気がつけば周りを走る人たちの数が随分減っている。時計は5分30秒台をキープしているのだが、後ろからも抜かれるし、前のランナーもドンドン遠くなるような、自分のペースが落ちているような感じだ。全体の流れがはやいのかもしれない。雲行きは怪しく、また降りそうだ。

それまで空っぽだった沿道も、21キロ地点には固まった50名くらいの応援がありひさしぶりに引き締まった感触で前を見直すと、船長がいる。作戦通りスペシャルドリンクを口にし、りんごとオレンジと黒砂糖と梅干を手にする。「いいペースだよ!」そう言ってもらってはじめていいペースなんだと自信が足に伝わる。僕も「いける」と応える。フルマラソンで梅干はいいと何度も聞いていたが口にしたのは初めて、確かに「ビシッ」とインパクトを与えて、その後「ジワジワ」と疲れていた体が力を取り戻していく、梅干に秘められた力を感じる。直後のラップは5分19秒、ちょっと上がりすぎだなと抑えるが、いい感じ、快調だ。

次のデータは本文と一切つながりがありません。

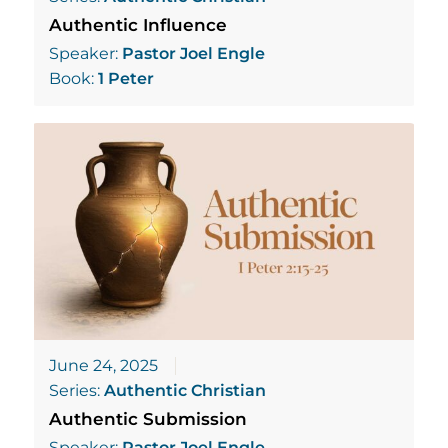
Authentic Influence
Speaker:
Pastor Joel Engle
Book:
1 Peter
June 24, 2025
Series:
Authentic Christian
Authentic Submission
Speaker:
Pastor Joel Engle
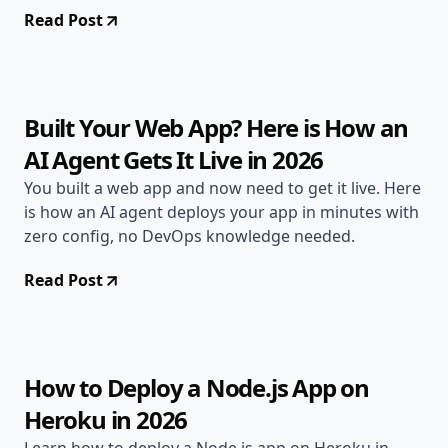
Read Post
May 1, 2026
Deployment Guides
11 min read
Built Your Web App? Here is How an
AI Agent Gets It Live in 2026
You built a web app and now need to get it live. Here
is how an AI agent deploys your app in minutes with
zero config, no DevOps knowledge needed.
Read Post
May 1, 2026
Deployment Guides
10 min read
How to Deploy a Node.js App on
Heroku in 2026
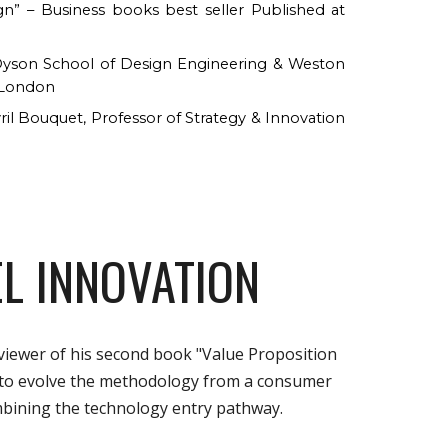
ign” – Business books
b
est seller Published at
d Dyson School of Design Engineering & Weston
e London
ril Bouquet, Professor of Strategy & Innovation
L INNOVATION
viewer of his second book "Value Proposition
 to evolve the methodology from a consumer
bining the technology entry pathway.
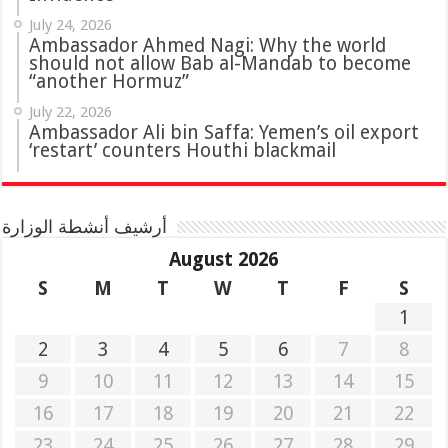
July 24, 2026
Ambassador Ahmed Nagi: Why the world
should not allow Bab al-Mandab to become
“another Hormuz”
July 22, 2026
Ambassador Ali bin Saffa: Yemen’s oil export
‘restart’ counters Houthi blackmail
أرشيف أنشطة الوزارة
August 2026
S
M
T
W
T
F
S
1
2
3
4
5
6
7
8
9
10
11
12
13
14
15
16
17
18
19
20
21
22
23
24
25
26
27
28
29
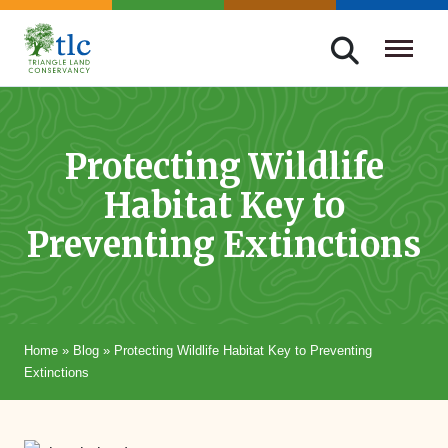
Skip
navigation
Triangle
Improving
Land
Our
Conservancy
Lives
Protecting Wildlife
Through
Habitat Key to
Conservation
Preventing Extinctions
Home
»
Blog
»
Protecting Wildlife Habitat Key to Preventing
Extinctions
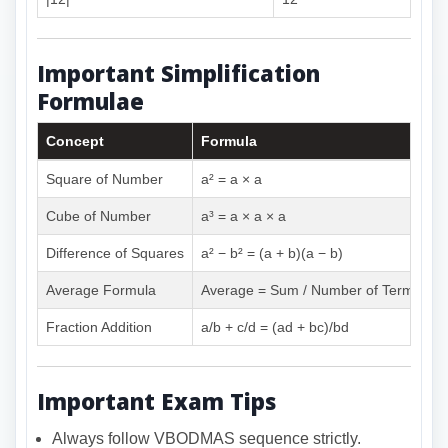
Important Simplification
Formulae
Concept
Formula
Square of Number
a² = a × a
Cube of Number
a³ = a × a × a
Difference of Squares
a² − b² = (a + b)(a − b)
Average Formula
Average = Sum / Number of Terms
Fraction Addition
a/b + c/d = (ad + bc)/bd
Important Exam Tips
Always follow VBODMAS sequence strictly.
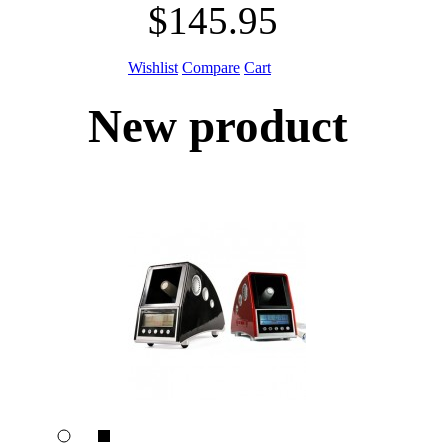
$145.95
Wishlist
Compare
Cart
New product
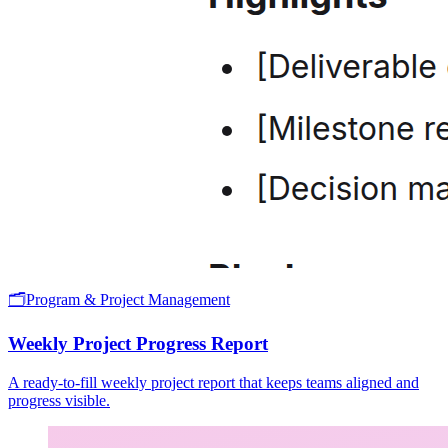
🗂️
Program & Project Management
Weekly Project Progress Report
A ready-to-fill weekly project report that keeps teams aligned and
progress visible.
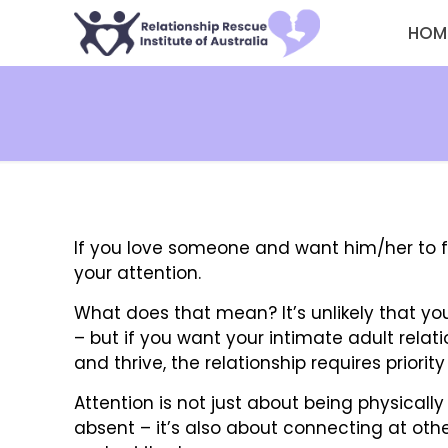
HOM
If you love someone and want him/her to f
your attention.
What does that mean? It’s unlikely that yo
– but if you want your intimate adult relat
and thrive, the relationship requires priori
Attention is not just about being physicall
absent – it’s also about connecting at othe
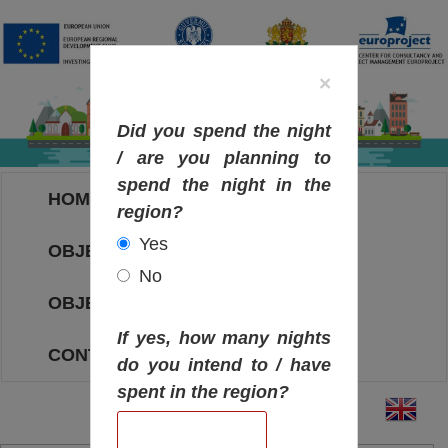
×
Did you spend the night
/ are you planning to
spend the night in the
HOME
region?
Yes
OBJECTIVES MAP
No
OBJECTIVES
If yes, how many nights
CONTACT
do you intend to / have
spent in the region?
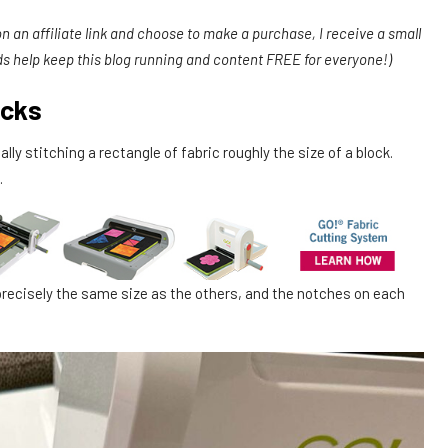
 on an affiliate link and choose to make a purchase, I receive a small
ds help keep this blog running and content FREE for everyone!)
ocks
ly stitching a rectangle of fabric roughly the size of a block.
.
recisely the same size as the others, and the notches on each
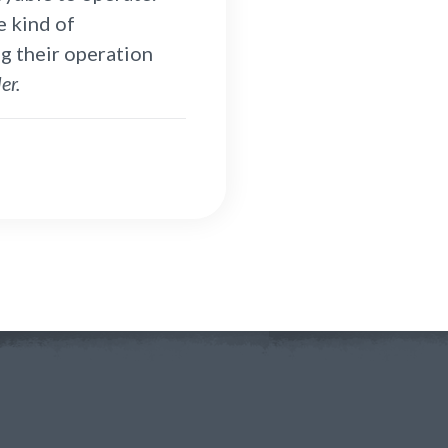
e kind of
g their operation
er.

その後、30過ぎまでの間、唯一走ったことのない、つらつらと長い区間に入る。クロスカントリーのような軽いのぼりとくだりを二度ほど繰り返す狭いコースを数人が重なって走る。23、24と距離を刻みながら、さっきまで違和感程度だった左足が徐々に重くなり、はねる感覚を失い、「前へ」という気持ちと力がかみ合わなくなる。時計は5分29秒でも体調はそれ程快調でもなく、5分40秒を超えていないものの、もうそれ以上ペースが上がりそうもない体と照らし合わせると、徐々に残りが長いなと感じるようになる。

太陽が眩しくなり、ペースも一キロ5分50秒台に下がり始める。後方から二人の女性が「今どれくらい?」「30秒台かな、もしかしたら27秒台かも」「うっそ~」と元気そうに言葉を交わしながら抜いていく。二人の「ふくらはぎ」は確かに「5分30秒台!」というエネルギーに満ちていて、そのはじけるような動きを見て、初めて他のランナーの体調が羨ましいと感じると、自分のペースが上がらないことが気になり始める。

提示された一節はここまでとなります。